Under normal circumstances cadets who gain their Blue wings don't usually get the chance to progress any further with glider pilot training but Dale was determined to get back into the air and complete the solo flight that was necessary for him to qualify for the Silver wings. True to form Dale managed to persuade the gliding school to allow him to go back to complete the additional refresher training necessary to bring him up to the required standard. Over several weekend visits to RAF Syerston Dale showed his instructors that he was ready to go it alone.
Dale said, “I was eventually allowed to fly on my own, with no pilot. I was really excited about going solo and was confident that I knew exactly what I was doing. All other aircraft on the base were grounded and I was allowed to winch up into the sky on my own”.
”My solo flight only lasted 6 minutes, but I managed to complete a full circuit without anything going wrong, however landing the aircraft was somewhat harder than my training flights as it was a lot lighter without an instructor.
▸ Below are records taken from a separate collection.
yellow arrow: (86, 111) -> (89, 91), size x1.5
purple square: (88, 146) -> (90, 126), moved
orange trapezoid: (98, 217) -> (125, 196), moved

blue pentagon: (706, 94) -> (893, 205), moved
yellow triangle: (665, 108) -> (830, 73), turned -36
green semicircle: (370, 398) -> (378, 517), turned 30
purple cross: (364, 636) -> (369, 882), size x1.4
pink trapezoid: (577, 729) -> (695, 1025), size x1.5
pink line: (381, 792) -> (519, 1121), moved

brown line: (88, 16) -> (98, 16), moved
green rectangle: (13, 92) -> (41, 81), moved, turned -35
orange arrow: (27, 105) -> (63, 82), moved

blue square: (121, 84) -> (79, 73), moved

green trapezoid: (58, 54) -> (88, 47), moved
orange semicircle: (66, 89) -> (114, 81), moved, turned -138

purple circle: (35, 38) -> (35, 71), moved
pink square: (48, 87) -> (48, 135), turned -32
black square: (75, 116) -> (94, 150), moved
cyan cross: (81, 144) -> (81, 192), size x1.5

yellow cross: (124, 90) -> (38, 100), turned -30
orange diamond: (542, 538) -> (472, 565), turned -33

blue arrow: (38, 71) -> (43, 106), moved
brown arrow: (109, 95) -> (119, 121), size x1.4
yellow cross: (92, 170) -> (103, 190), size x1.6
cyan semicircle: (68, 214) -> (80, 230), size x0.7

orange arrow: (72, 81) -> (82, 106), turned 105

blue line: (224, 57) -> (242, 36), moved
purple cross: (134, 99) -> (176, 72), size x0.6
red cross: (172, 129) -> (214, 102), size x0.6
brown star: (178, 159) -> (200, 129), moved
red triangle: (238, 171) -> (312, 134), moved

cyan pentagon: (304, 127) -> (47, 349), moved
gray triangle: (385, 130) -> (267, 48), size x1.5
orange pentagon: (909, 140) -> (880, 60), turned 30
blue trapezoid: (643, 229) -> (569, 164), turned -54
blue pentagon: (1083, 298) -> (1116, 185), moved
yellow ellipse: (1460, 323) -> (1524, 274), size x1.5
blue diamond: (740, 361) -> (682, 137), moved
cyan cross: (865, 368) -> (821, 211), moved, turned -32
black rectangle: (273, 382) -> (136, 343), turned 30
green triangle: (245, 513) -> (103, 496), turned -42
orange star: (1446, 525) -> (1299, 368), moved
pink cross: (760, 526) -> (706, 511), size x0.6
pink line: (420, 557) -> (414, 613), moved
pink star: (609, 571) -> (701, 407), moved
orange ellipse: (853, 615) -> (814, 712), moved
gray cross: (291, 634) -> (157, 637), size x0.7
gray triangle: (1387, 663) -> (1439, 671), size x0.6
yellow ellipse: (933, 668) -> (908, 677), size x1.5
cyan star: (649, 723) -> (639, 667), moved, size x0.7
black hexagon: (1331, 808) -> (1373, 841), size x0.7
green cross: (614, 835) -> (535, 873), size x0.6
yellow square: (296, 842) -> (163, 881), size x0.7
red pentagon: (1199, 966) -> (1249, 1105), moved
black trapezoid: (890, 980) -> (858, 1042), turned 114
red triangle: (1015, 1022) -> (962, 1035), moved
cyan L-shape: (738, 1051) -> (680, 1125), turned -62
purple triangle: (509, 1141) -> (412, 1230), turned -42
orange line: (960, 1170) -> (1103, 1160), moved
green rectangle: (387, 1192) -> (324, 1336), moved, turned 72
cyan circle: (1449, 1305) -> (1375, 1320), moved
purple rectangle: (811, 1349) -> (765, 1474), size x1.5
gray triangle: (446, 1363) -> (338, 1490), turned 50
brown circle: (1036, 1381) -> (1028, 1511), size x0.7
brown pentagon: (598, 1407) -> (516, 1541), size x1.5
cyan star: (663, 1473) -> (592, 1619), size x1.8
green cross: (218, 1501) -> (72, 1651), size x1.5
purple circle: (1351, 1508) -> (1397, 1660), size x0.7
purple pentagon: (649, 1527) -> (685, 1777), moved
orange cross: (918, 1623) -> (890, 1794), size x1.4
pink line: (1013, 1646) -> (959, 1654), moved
In fact the aircraft responded differently throughout the flight, the controls were a lot more sensitive and the nose had a tendency to pitch up. But once I was safely back on the ground I finally realised that I had successfully achieved my very first solo flight and gained my Silver Wings”.
Full of success and determined to progress even further Dale applied for and was granted a place on an Advanced Glider Training course which required him to complete a further five solo flights before he eventually managed to get his Gold Advanced Glider Training Wings.
Dale's Commanding Officer Flight Lieutenant Ian Crewe said, “We are absolutely delighted with Dale's progress through the different stages of his glider pilot training. I think it's the first time I've known one of our cadets to be awarded Blue, Silver and Gold Wings at the age of 16. This is a real achievement for him and a fantastic example to other cadets. Dale has shown that he has the determination and ability to progress even further with his flying training and has been invited to apply to join 643 Volunteer Gliding School at RAF Syerston as a Staff Cadet. Who knows, one day Dale could eventually qualify as a flying instructor and help to train the next generation of Air Cadets”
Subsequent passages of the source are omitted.